### [How to complete this task]
Below are some records. Retype exactly the lines from the one containing "RIVER CRUISE LINES" through the one containing "connections and get", both included, skipping every picture.

[Entries taken from a collection]
*** Block opens ***

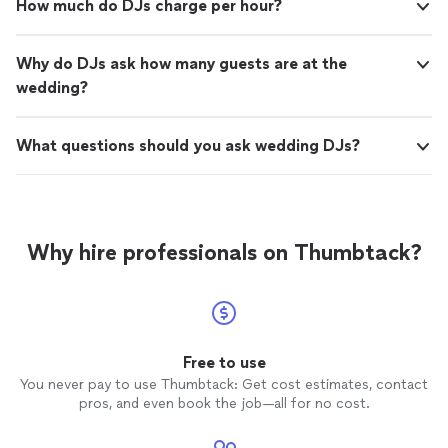
How much do DJs charge per hour?
Why do DJs ask how many guests are at the
wedding?
What questions should you ask wedding DJs?
Why hire professionals on Thumbtack?
Free to use
You never pay to use Thumbtack: Get cost estimates, contact
pros, and even book the job—all for no cost.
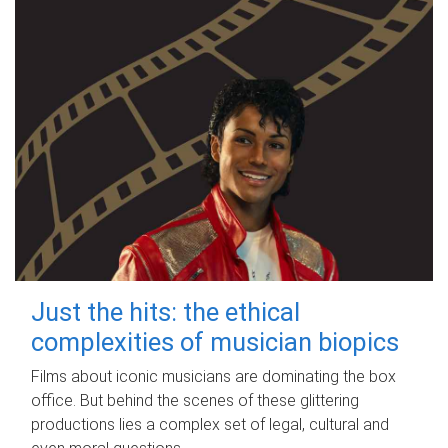
Just the hits: the ethical
complexities of musician biopics
Films about iconic musicians are dominating the box
office. But behind the scenes of these glittering
productions lies a complex set of legal, cultural and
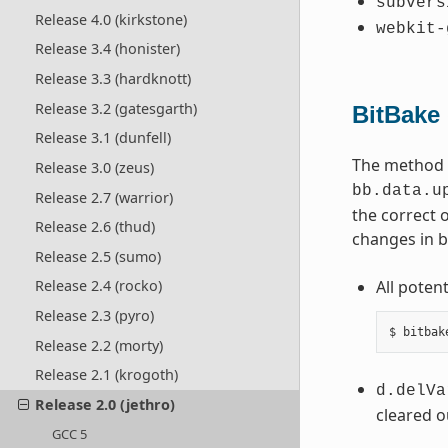
subvers
Release 4.0 (kirkstone)
webkit-
Release 3.4 (honister)
Release 3.3 (hardknott)
Release 3.2 (gatesgarth)
BitBake
Release 3.1 (dunfell)
The method b
Release 3.0 (zeus)
bb.data.u
Release 2.7 (warrior)
the correct 
Release 2.6 (thud)
changes in b
Release 2.5 (sumo)
All poten
Release 2.4 (rocko)
Release 2.3 (pyro)
Release 2.2 (morty)
Release 2.1 (krogoth)
d.delVa
Release 2.0 (jethro)
cleared o
GCC 5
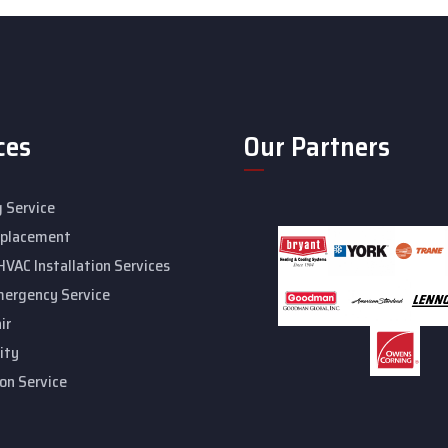
ces
Our Partners
 Service
eplacement
HVAC Installation Services
mergency Service
ir
ity
ion Service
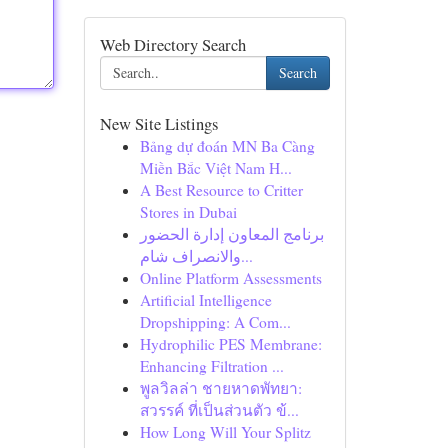
Web Directory Search
Search
New Site Listings
Bảng dự đoán MN Ba Càng
Miền Bắc Việt Nam H...
A Best Resource to Critter
Stores in Dubai
برنامج المعاون إدارة الحضور
والانصراف شام...
Online Platform Assessments
Artificial Intelligence
Dropshipping: A Com...
Hydrophilic PES Membrane:
Enhancing Filtration ...
พูลวิลล่า ชายหาดพัทยา:
สวรรค์ ที่เป็นส่วนตัว ข้...
How Long Will Your Splitz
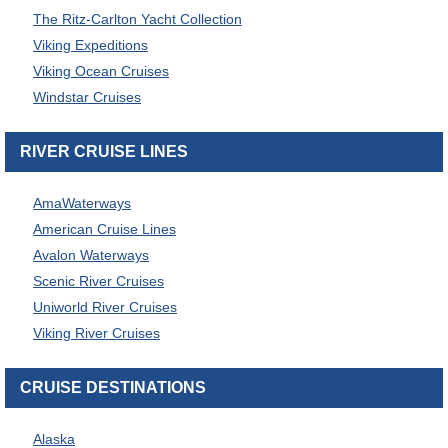
The Ritz-Carlton Yacht Collection
Viking Expeditions
Viking Ocean Cruises
Windstar Cruises
RIVER CRUISE LINES
AmaWaterways
American Cruise Lines
Avalon Waterways
Scenic River Cruises
Uniworld River Cruises
Viking River Cruises
CRUISE DESTINATIONS
Alaska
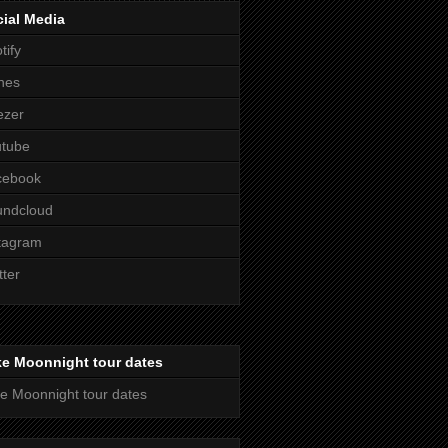
ial Media
tify
nes
ezer
utube
cebook
undcloud
tagram
tter
ke Moonnight tour dates
e Moonnight tour dates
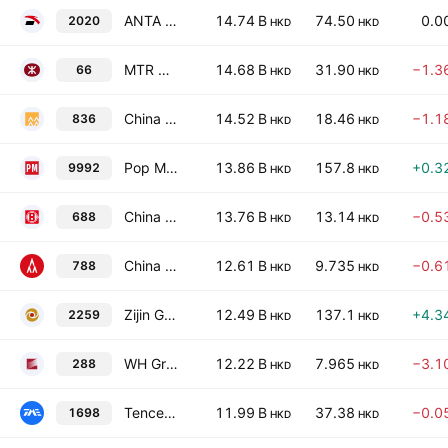
ANTA Sports Products Ltd.
14.74 B
74.50
0.0
2020
HKD
HKD
MTR Corporation Limited
14.68 B
31.90
−1.3
66
HKD
HKD
China Resources Power Holdings Co. Ltd.
14.52 B
18.46
−1.1
836
HKD
HKD
Pop Mart International Group Limited
13.86 B
157.8
+0.3
9992
HKD
HKD
China Overseas Land & Investment Limited
13.76 B
13.14
−0.5
688
HKD
HKD
China Tower Corp. Ltd. Class H
12.61 B
9.735
−0.6
788
HKD
HKD
Zijin Gold International Company Limited
12.49 B
137.1
+4.3
2259
HKD
HKD
WH Group Ltd. (HK)
12.22 B
7.965
−3.1
288
HKD
HKD
Tencent Music Entertainment Group Class A
11.99 B
37.38
−0.0
1698
HKD
HKD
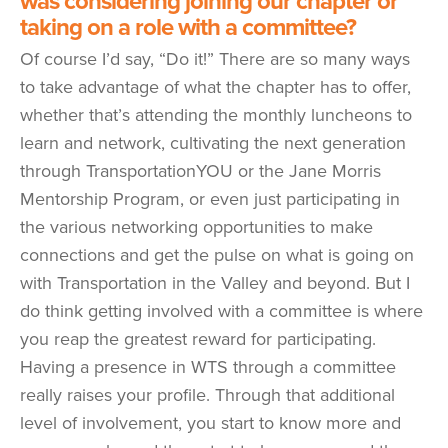
was considering joining our chapter or
taking on a role with a committee?
Of course I’d say, “Do it!” There are so many ways
to take advantage of what the chapter has to offer,
whether that’s attending the monthly luncheons to
learn and network, cultivating the next generation
through TransportationYOU or the Jane Morris
Mentorship Program, or even just participating in
the various networking opportunities to make
connections and get the pulse on what is going on
with Transportation in the Valley and beyond. But I
do think getting involved with a committee is where
you reap the greatest reward for participating.
Having a presence in WTS through a committee
really raises your profile. Through that additional
level of involvement, you start to know more and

*** Block closes ***

### [Answer to the exercise]
RIVER CRUISE LINES
AmaWaterways
American Cruise Lines
Avalon Waterways
Scenic River Cruises
Uniworld River Cruises
Viking River Cruises
CRUISE DESTINATIONS
Alaska
ial Media
tify
nes
ezer
utube
cebook
undcloud
tagram
tter
ke Moonnight tour dates
e Moonnight tour dates
ANTA Sports Products Ltd.
14.74 B
74.50
0.0
2020
HKD
HKD
MTR Corporation Limited
14.68 B
31.90
−1.3
66
HKD
HKD
China Resources Power Holdings Co. Ltd.
14.52 B
18.46
−1.1
836
HKD
HKD
Pop Mart International Group Limited
13.86 B
157.8
+0.3
9992
HKD
HKD
China Overseas Land & Investment Limited
13.76 B
13.14
−0.5
688
HKD
HKD
China Tower Corp. Ltd. Class H
12.61 B
9.735
−0.6
788
HKD
HKD
Zijin Gold International Company Limited
12.49 B
137.1
+4.3
2259
HKD
HKD
WH Group Ltd. (HK)
12.22 B
7.965
−3.1
288
HKD
HKD
Tencent Music Entertainment Group Class A
11.99 B
37.38
−0.0
1698
HKD
HKD
was considering joining our chapter or
taking on a role with a committee?
Of course I’d say, “Do it!” There are so many ways
to take advantage of what the chapter has to offer,
whether that’s attending the monthly luncheons to
learn and network, cultivating the next generation
through TransportationYOU or the Jane Morris
Mentorship Program, or even just participating in
the various networking opportunities to make
connections and get the pulse on what is going on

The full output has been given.